**DATA UNDER STUDY**.
▬▬▬
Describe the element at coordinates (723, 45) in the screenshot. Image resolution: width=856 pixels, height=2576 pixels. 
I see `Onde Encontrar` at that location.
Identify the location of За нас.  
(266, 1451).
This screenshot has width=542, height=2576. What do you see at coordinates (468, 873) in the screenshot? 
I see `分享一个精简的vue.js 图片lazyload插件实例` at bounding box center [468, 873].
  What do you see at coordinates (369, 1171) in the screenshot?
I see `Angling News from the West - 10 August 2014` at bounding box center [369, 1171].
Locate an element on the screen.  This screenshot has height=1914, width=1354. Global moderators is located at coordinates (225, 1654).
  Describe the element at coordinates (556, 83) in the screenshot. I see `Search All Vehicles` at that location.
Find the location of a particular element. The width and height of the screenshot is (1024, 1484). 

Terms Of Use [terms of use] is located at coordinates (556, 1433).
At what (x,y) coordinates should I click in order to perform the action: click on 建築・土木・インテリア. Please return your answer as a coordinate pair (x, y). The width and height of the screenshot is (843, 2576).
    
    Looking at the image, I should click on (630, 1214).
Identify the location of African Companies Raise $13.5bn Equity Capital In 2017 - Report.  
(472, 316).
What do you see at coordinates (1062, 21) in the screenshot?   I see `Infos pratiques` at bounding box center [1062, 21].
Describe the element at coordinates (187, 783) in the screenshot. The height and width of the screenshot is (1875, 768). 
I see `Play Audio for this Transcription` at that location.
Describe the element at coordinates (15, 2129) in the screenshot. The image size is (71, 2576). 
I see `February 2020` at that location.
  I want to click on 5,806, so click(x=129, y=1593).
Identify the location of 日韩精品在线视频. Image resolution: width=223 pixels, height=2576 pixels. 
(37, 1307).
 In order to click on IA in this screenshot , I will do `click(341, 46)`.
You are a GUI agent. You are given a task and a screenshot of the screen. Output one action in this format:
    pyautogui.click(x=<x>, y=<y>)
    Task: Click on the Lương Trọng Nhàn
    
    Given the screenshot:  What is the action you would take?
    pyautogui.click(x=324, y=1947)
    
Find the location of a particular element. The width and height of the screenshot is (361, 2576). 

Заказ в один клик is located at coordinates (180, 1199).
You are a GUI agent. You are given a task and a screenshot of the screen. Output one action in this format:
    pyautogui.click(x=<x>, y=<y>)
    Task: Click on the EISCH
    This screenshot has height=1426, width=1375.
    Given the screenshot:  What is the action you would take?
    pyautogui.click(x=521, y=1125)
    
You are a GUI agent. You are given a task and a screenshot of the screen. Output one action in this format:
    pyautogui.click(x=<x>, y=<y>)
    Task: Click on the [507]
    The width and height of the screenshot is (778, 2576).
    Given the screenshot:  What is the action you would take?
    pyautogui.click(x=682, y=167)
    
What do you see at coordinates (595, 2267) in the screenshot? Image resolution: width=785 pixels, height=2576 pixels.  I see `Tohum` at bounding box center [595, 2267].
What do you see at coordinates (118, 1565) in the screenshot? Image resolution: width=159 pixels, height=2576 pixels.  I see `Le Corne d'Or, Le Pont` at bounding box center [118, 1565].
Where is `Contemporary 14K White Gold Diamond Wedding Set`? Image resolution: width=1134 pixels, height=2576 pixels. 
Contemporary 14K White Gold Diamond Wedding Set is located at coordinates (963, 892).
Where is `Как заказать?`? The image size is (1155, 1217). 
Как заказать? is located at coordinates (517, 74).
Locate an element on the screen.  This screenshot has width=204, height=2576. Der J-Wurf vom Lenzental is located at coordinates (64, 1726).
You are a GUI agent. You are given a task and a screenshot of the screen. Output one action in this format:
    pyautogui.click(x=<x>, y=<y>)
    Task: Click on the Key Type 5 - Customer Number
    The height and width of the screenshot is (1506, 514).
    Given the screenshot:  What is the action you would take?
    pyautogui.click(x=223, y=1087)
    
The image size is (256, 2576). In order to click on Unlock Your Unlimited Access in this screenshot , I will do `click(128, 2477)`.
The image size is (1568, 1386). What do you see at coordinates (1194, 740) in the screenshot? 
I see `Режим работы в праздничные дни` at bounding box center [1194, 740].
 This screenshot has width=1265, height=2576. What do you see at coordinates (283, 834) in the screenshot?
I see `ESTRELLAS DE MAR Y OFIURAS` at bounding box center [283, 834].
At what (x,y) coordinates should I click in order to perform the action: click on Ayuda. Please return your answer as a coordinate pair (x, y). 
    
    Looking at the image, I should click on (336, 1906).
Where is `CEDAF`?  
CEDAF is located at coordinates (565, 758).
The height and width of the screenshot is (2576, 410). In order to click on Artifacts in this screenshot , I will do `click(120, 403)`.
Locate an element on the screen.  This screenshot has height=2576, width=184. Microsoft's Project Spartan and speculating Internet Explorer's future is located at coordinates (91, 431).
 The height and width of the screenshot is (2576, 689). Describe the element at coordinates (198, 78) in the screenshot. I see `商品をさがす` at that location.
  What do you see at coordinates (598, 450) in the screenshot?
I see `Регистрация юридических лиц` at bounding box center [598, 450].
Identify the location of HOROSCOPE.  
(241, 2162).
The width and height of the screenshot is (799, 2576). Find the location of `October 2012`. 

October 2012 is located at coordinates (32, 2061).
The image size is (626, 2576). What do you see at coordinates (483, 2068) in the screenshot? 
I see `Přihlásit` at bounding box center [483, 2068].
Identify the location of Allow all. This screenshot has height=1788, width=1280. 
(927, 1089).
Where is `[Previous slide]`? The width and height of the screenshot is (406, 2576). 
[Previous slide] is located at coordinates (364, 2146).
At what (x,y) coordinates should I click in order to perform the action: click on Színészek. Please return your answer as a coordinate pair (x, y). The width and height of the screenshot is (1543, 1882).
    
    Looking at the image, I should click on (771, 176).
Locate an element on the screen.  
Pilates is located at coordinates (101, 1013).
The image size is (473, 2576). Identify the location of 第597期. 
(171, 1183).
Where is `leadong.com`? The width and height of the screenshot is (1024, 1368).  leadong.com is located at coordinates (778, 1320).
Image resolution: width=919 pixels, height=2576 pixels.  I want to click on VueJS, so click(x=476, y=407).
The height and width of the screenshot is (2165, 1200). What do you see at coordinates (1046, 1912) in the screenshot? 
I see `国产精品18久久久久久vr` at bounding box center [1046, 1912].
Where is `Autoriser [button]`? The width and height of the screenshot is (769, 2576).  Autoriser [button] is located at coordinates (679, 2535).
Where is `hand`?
▬▬▬
**TASK BRIEF**.
Retype exactly, and only, the lines above from the one where "is (1543, 1882)." occurs up to and including the one where "Image resolution: width=919" occurs.

**FINISHED EXERCISE**.
At what (x,y) coordinates should I click in order to perform the action: click on Színészek. Please return your answer as a coordinate pair (x, y). The width and height of the screenshot is (1543, 1882).
    
    Looking at the image, I should click on (771, 176).
Locate an element on the screen.  
Pilates is located at coordinates (101, 1013).
The image size is (473, 2576). Identify the location of 第597期. 
(171, 1183).
Where is `leadong.com`? The width and height of the screenshot is (1024, 1368).  leadong.com is located at coordinates (778, 1320).
Image resolution: width=919 pixels, height=2576 pixels.  I want to click on VueJS, so click(x=476, y=407).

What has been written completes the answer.